Para Mateo, sin embargo, la victoria inicial dejó un sabor amargo. Sabía que Rodrigo no había llegado a la propiedad por casualidad con un cheque en la mano y la firme convicción de adueñarse del animal. Alguien en la familia, acorralado por las deudas o movido por la codicia, había intentado vender al majestuoso azabache a sus espaldas.

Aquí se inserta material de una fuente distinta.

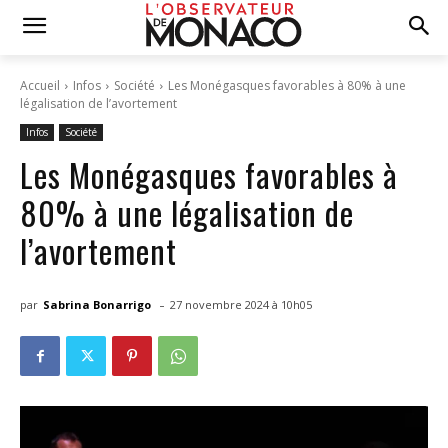
Accueil
Infos
Société
Les Monégasques favorables à 80% à une
légalisation de l’avortement
Infos
Société
Les Monégasques favorables à
80% à une légalisation de
l’avortement
-
par
Sabrina Bonarrigo
27 novembre 2024 à 10h05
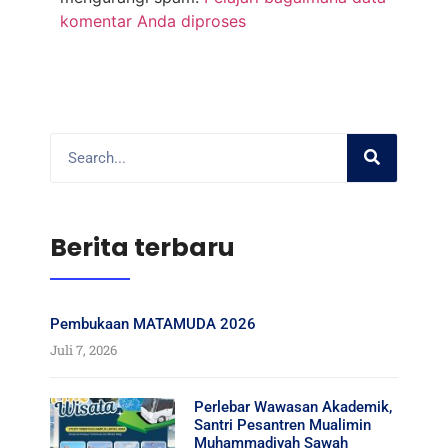
komentar Anda diproses
Berita terbaru
Pembukaan MATAMUDA 2026
Juli 7, 2026
Perlebar Wawasan Akademik,
Santri Pesantren Mualimin
Muhammadiyah Sawah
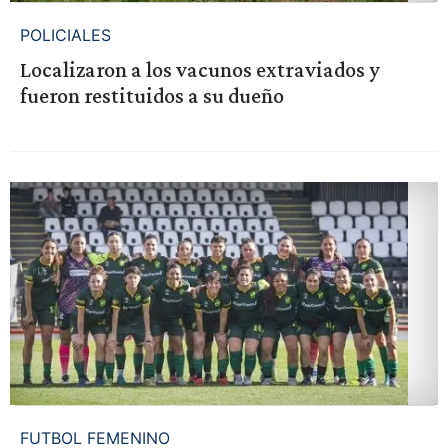
POLICIALES
Localizaron a los vacunos extraviados y
fueron restituidos a su dueño
FUTBOL FEMENINO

Al llegar al granero principal, Mateo acarició el cuello firme del semental mientras los recuerdos de su padre, el hombre que había fundado el criadero con sudor y sacrificio, le inundaban el pensamiento.

Antes de que el sol comenzara a ocultarse tras las colinas, el rugido de un motor rompió la paz del establo. Rodrigo regresaba, esta vez acompañado por el apoderado legal de la finca, un hombre mayor y tembloroso que evitaba a toda costa la mirada de Mateo. Con un folio arrugado en la mano, Rodrigo exigió la entrega inmediata de Sombra, amenazando con demandas multimillonarias y la clausura definitiva de la hacienda.

Sin inmutarse, Mateo caminó hacia el escritorio de la vieja oficina, abrió el cajón de roble y extrajo una carpeta de cuero desgastado. Regresó al patio de adiestramiento y desplegó sobre la barandilla de madera el certificado de registro genealógico y el título de propiedad del terreno. La firma del padre de Mateo era inconfundible, y una cláusula explícita declaraba a Sombra como un legado inalienable de la hacienda, imposible de enajenar sin el consentimiento del único heredero legítimo.

Cuando el abogado revisó las marcas notariales, su rostro perdió el color y le susurró a Rodrigo que el documento que él poseía carecía de cualquier valor legal. En ese instante, Sombra avanzó con elegancia, resopló con fuerza frente al pretendiente vencido y se colocó justo al lado de Mateo, apoyando suavemente su testuz sobre el hombro del joven.

La lealtad no se compra con cheques —sentenció Mateo mientras el automóvil de lujo daba media vuelta envuelto en una nube de polvo, dejando en claro que la hacienda y su noble guardián seguirían perteneciendo a quien verdaderamente sabía respetarlos.